PURPOSE: Predicting local failure (LF), distant intracranial failure (DIF), and Radiation necrosis (RN) after stereotactic radiosurgery (SRS) requires consideration of numerous variables. The study objective was to evaluate machine-learning (ML) algorithms to accurately predict LF, DIF, or RN using relevant patient, disease-specific, and treatment-related factors.
METHODS: Patients with small brain metastases (≤2 cm max dimension) treated with single fraction SRS (20-24Gy) between 2017-2021 were included. Key variables used were age, gender, race, Karnofsky Performance Status (KPS), pathology, # of lesions, Paddick conformity index (PCI), target max dose, max dimension(cm), and post-SRS systemic therapy (immunotherapy, targeted therapy, or chemotherapy). Python’s ML library SciKit Learn was used to evaluate ML algorithms including logistic regression (LR), support vector machines (SVM), and random forest (RF) to predict the risk of LF, DIF, and RN (independently). A stratified 5-fold internal cross-validation 80%/20% training/test split with GridSearch was used to identify optimal hyperparameters for each metric evaluating the model at the lesion-level. Jaccard index (JI), F1-score (F1), and accuracy (acc) averaged across the folds for the training set and once for the test set were measured.

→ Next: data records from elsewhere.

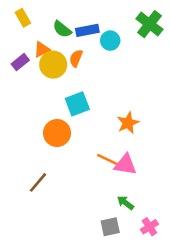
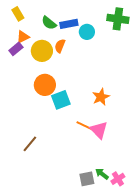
green cross: (149, 24) -> (118, 19), turned -30
orange triangle: (42, 49) -> (23, 37), moved
cyan square: (77, 104) -> (61, 100), moved
orange circle: (57, 133) -> (45, 85), moved
pink triangle: (125, 165) -> (99, 130), turned 36
green arrow: (125, 203) -> (102, 174), moved

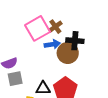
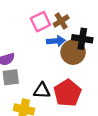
pink square: (37, 28) -> (40, 22), size x0.7

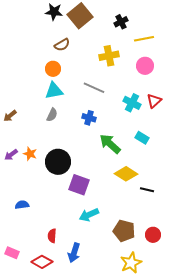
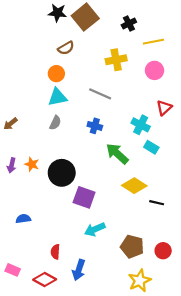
cyan cross: (132, 103) -> (141, 125), moved
purple arrow: (11, 155) -> (12, 165), turned -40

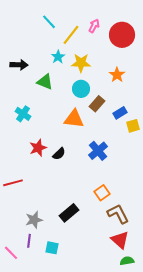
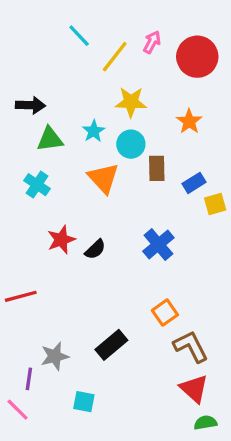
cyan star: (58, 57) -> (94, 131), moved
green triangle: (45, 82) -> (50, 139), moved, turned -30
brown rectangle: (97, 104) -> (157, 168), turned -42
orange triangle: (74, 119) -> (103, 178), moved, turned 40
purple line: (29, 241) -> (29, 379), moved

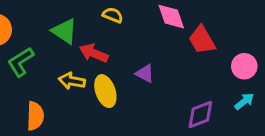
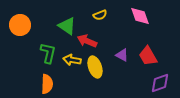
yellow semicircle: (113, 15) -> (100, 15), turned 136
red trapezoid: (202, 40) -> (148, 56), moved
green L-shape: (21, 62) -> (48, 53), moved, turned 135

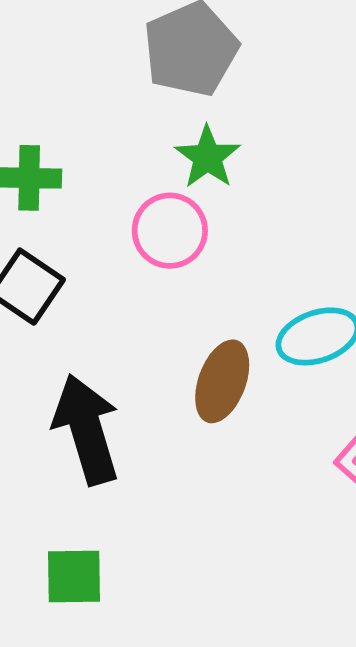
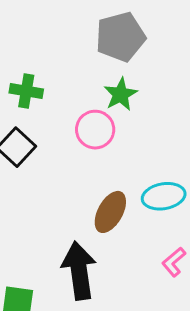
black arrow: (87, 429) -> (79, 271), moved

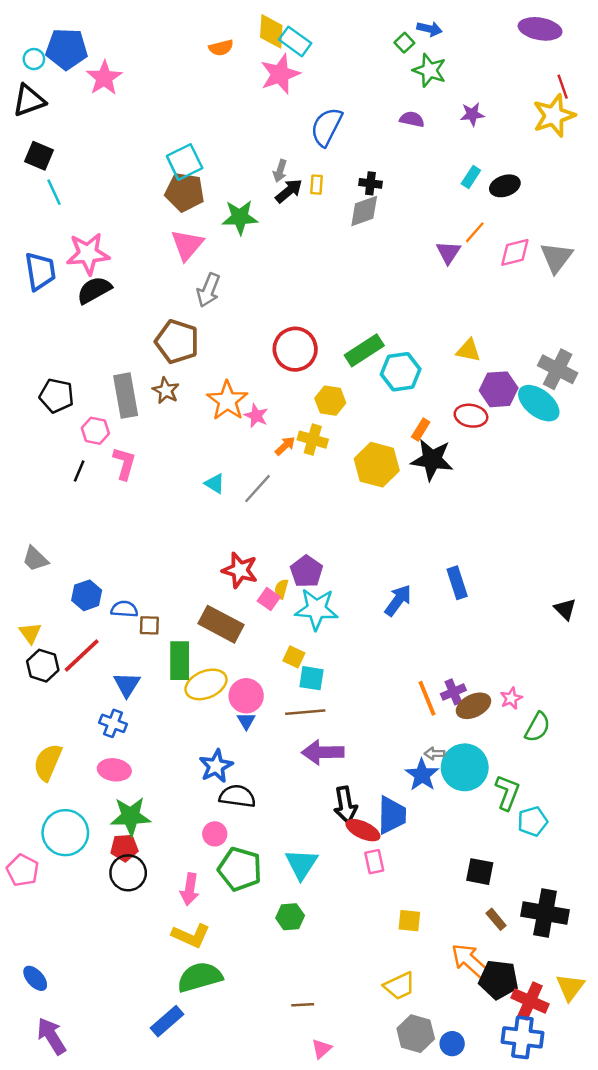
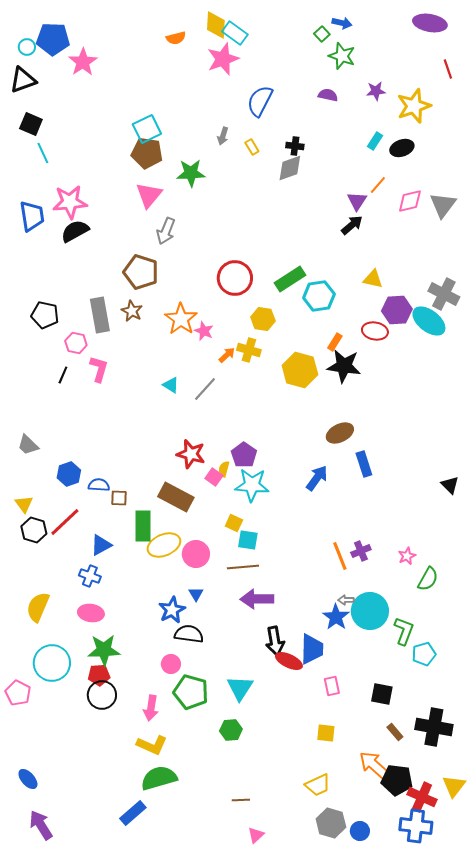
yellow star: (554, 116) -> (414, 106), moved
yellow rectangle: (316, 185) -> (252, 147), turned -35
black arrow: (289, 191) -> (352, 225), moved
blue triangle: (127, 684) -> (101, 545), turned 30
brown ellipse: (473, 706) -> (340, 433), moved
blue triangle: (246, 721) -> (196, 594), moved
pink rectangle: (374, 862) -> (332, 686), moved

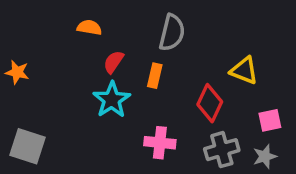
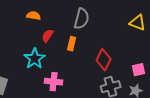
yellow triangle: (244, 70) -> (138, 23), moved
cyan star: (112, 100) -> (35, 59), moved
pink cross: (160, 143) -> (54, 82), moved

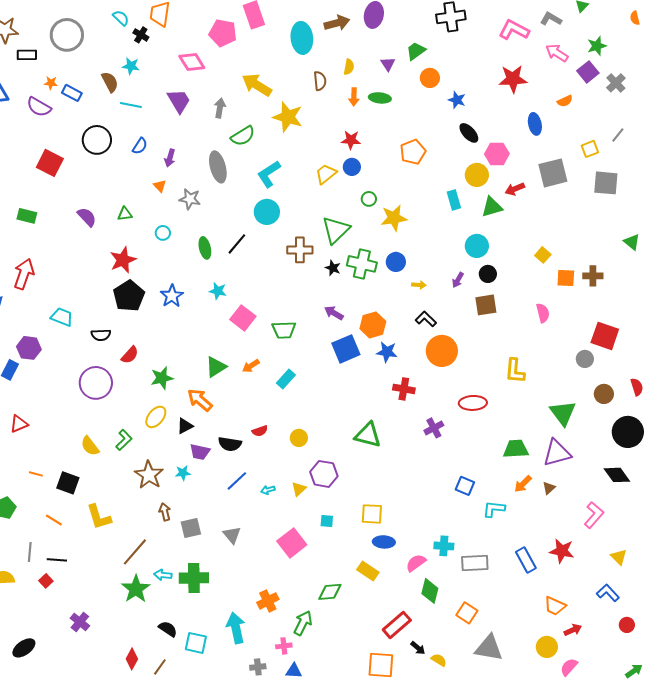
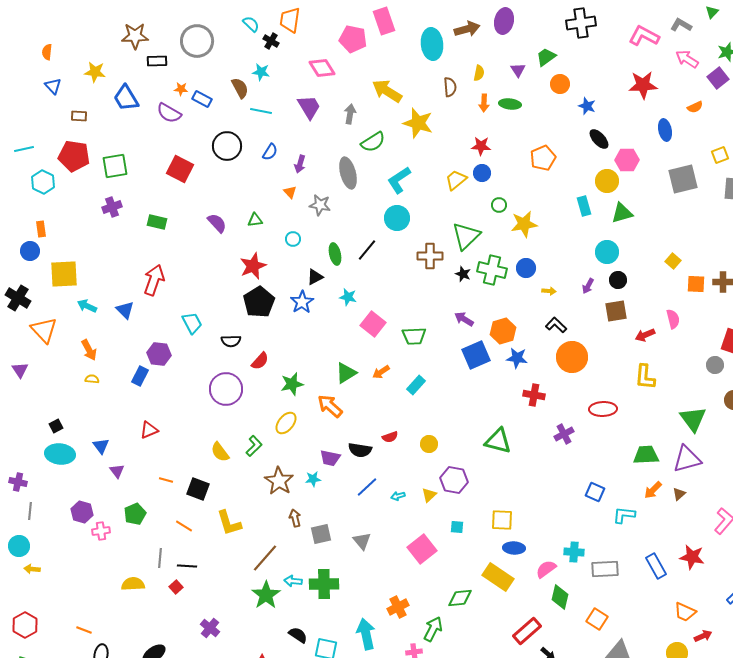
red arrow: (515, 189) -> (645, 335), moved
cyan trapezoid: (62, 317) -> (192, 323), turned 40
black triangle: (185, 426) -> (315, 277), moved
yellow rectangle: (368, 571) -> (498, 577), size x1.4

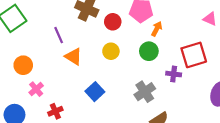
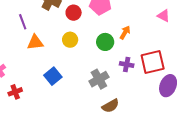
orange arrow: (157, 29) -> (125, 33), moved
red square: (194, 55) -> (153, 62), moved
orange triangle: (73, 57) -> (35, 42), turned -42

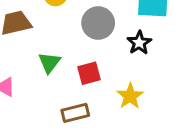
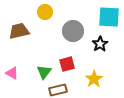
green triangle: (49, 63) -> (44, 72), moved

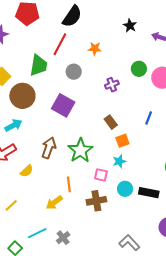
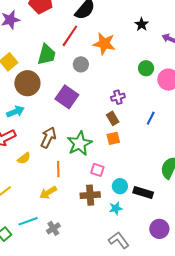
orange star: (95, 49) -> (104, 44), size x1.6
purple cross: (112, 85) -> (118, 97), moved
orange square: (122, 141) -> (113, 138), moved
cyan star: (119, 161) -> (116, 208), moved
orange line: (69, 184) -> (58, 169), moved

RESULTS: Data from 1566 brain metastases in 235 patients were included. Median age was 64 years (R:18-90) and 64% were female. Median KPS was 90 (R:50-100) and median # of lesions/patient was 9 (R:1-28). The RF model achieved the highest performance for DIF [acc=0.91, F1=0.94, JI=0.86] and LF [acc=0.94, F1=0.61, JI=0.43]. For RN, all models achieved similar acc (0.96) however, had low F1 and JI (JI=0.07-0.13 & F1=0.13-0.24), indicating that the models struggled to correctly identify the minority class (RN+), resulting in poor performance metrics despite high acc scores (Training:45 RN+/1207 RN-; Testing:11 RN+/303 RN-). Top 5 important features from RF model F1, for DIF were # of lesions, age, target max dose, PCI, and KPS and LF were # of lesions, target max dose, prescription isodose, and GTV size.
CONCLUSION: ML models demonstrated superior classification for DIF treated with SRS and contemporary systemic therapies, largely due to the greater number of DIF events. Limited data for LF and RN led to high acc but lower F1, underscoring the need for larger, more balanced datasets to enhance predictive accuracy in future clinical applications.